The data -
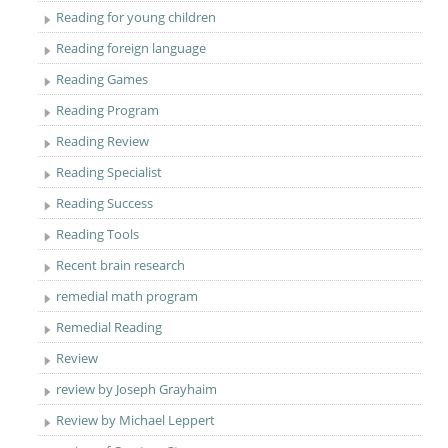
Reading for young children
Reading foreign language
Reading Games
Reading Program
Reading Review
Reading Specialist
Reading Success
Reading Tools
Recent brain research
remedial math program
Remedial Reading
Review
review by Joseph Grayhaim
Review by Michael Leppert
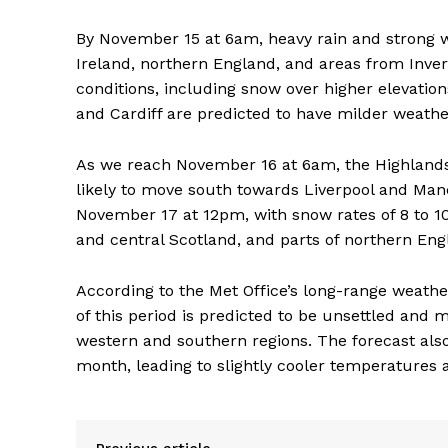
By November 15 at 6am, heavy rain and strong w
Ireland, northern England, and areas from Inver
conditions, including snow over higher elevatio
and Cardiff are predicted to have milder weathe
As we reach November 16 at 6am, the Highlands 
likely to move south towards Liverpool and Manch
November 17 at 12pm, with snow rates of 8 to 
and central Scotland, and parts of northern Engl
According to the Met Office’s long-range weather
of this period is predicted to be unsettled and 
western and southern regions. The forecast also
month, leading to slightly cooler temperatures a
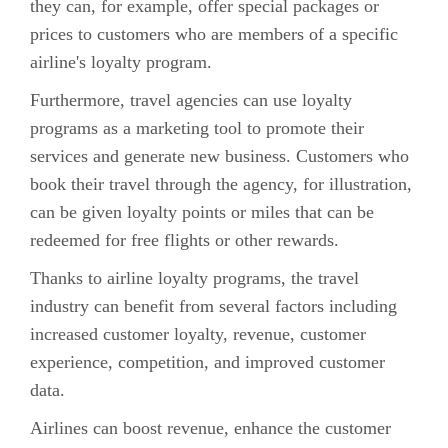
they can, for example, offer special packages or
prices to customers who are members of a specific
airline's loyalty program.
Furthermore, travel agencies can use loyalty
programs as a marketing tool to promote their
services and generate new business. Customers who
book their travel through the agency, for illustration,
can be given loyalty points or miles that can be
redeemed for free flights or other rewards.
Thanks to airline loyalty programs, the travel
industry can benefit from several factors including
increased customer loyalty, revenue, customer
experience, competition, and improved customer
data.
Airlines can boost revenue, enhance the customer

---

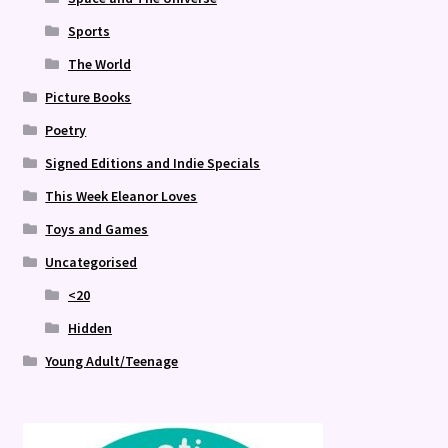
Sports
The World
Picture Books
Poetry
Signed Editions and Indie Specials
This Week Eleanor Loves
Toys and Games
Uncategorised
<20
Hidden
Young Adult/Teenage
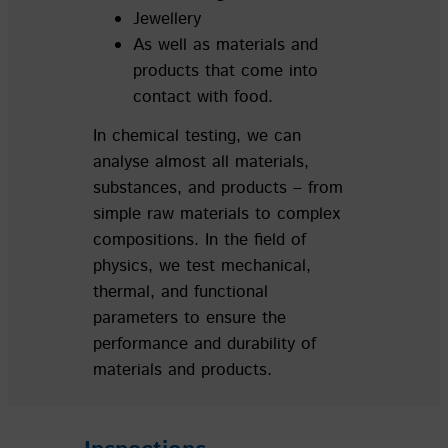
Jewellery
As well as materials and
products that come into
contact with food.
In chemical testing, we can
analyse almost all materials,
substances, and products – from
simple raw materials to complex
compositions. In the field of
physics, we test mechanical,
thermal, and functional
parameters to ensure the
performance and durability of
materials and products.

...

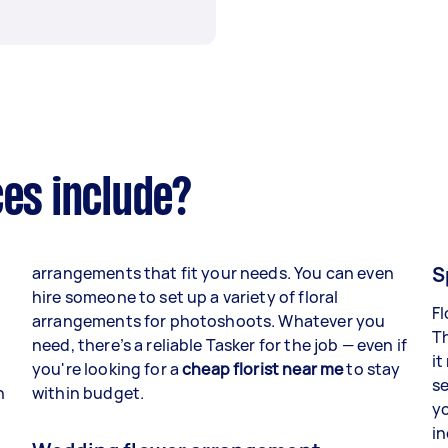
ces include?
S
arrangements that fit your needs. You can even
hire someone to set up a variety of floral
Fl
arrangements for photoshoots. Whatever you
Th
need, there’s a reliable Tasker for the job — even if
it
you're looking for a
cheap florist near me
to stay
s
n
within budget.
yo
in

What the task asks - Though the entries above contain pictures, none should be copied; reproduce only the lines between the one holding "Reading Specialist" and the one holding "and Cardiff are", inclusive, exactly as written.

Result of this exercise -
Reading Specialist
Reading Success
Reading Tools
Recent brain research
remedial math program
Remedial Reading
Review
review by Joseph Grayhaim
Review by Michael Leppert
By November 15 at 6am, heavy rain and strong w
Ireland, northern England, and areas from Inver
conditions, including snow over higher elevatio
and Cardiff are predicted to have milder weathe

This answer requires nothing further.